Explicit simplified format (same flow, step-by-step):

```yaml theme={null}
fileType: momentic/test/v2
id: sign-in-and-verify
url: https://app.example.com
steps:
  - type:
      text: ada@example.com
      into: Email
  - type:
      text: secret
      into: Password
  - click: Sign in
  - assert: The dashboard chart is visible and not cut off
```

No hard-coded waits, no guessed text, no brittle selectors materialized at
generation time.

## A more realistic test

The hello-world above doesn't show the full simplified format surface.
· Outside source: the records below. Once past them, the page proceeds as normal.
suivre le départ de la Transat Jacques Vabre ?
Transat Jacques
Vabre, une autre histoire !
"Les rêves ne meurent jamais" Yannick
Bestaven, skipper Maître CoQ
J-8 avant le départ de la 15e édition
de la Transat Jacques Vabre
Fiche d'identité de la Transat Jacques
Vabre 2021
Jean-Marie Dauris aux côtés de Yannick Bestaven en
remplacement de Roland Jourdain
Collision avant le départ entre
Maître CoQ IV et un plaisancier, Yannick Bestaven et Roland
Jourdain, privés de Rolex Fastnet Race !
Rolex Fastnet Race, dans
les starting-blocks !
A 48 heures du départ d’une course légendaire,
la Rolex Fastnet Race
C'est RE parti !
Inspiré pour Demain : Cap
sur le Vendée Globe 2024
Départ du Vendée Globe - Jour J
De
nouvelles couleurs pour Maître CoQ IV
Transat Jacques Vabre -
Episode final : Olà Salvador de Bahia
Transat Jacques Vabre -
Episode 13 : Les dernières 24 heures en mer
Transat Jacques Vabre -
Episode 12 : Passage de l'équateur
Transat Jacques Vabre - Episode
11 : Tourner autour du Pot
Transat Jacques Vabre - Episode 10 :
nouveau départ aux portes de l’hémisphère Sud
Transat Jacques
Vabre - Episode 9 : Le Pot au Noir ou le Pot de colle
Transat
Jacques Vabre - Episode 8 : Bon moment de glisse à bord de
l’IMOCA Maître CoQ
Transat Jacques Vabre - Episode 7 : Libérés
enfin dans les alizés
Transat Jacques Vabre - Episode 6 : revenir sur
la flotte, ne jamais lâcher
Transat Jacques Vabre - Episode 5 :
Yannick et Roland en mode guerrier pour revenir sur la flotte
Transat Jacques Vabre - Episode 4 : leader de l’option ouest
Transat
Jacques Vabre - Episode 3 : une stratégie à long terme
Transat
A
representative checkout regression with module reuse, parameter inputs, typed
extraction, and a conditional looks like this:

```yaml checkout.test.yaml theme={null}
fileType: momentic/test/v2
id: checkout-with-promo
url: https://shop.example.com
steps:
  - module:
      path: ../modules/sign-in.module.yaml
      inputs:
        EMAIL: env.QA_EMAIL
        PASSWORD: env.QA_PASSWORD
  - act: Add the Tetris Eye Sweatshirt (size M) to the cart
  - navigate: https://shop.example.com/checkout
  - type:
      text: "{{ env.PROMO_CODE }}"
      into: Promo code field
  - click: Apply
  - if:
      assert: A success banner saying the promo was applied is visible
      then:
        - extract:
            goal: The discounted subtotal in the order summary
            schema:
              type: object
              properties:
                amount:
                  type: number
              required: [amount]
  - if:
      assert: An invalid-promo error is visible
      then:
        - assert: The subtotal is unchanged
  - assertVisually: The order summary section is fully visible and not cut off
```

The matching module:

```yaml ../modules/sign-in.module.yaml theme={null}
fileType: momentic/module/v2
id: sign-in
name: Sign in
parameters:
  - name: EMAIL
  - name: PASSWORD
steps:
  - type:
      text: "{{ env.EMAIL }}"
      into: Email
  - type:
      text: "{{ env.PASSWORD }}"
      into: Password
  - click: Sign in
  - assert: The dashboard chart is visible and not cut off
```

## When to pick which

**Playwright MCP is the right call if** you have an existing Playwright codebase
you want to keep, your test suite is small and stable, you have a hard
requirement for OSS with no SaaS, and your agent surface is VSCode or Claude
Code only.

**Momentic is the right call if** coding agents are part of your authoring flow
at scale, you need generated tests to replay deterministically without
re-prompting, your product churns frequently enough that hard-coded waits and
text assertions break on a weekly basis, and you expect AI-native primitives +
auto-heal + recovery + a managed dashboard built in.

For the build-it-yourself version of this decision, see
[Build vs. buy](/comparisons/build-vs-buy).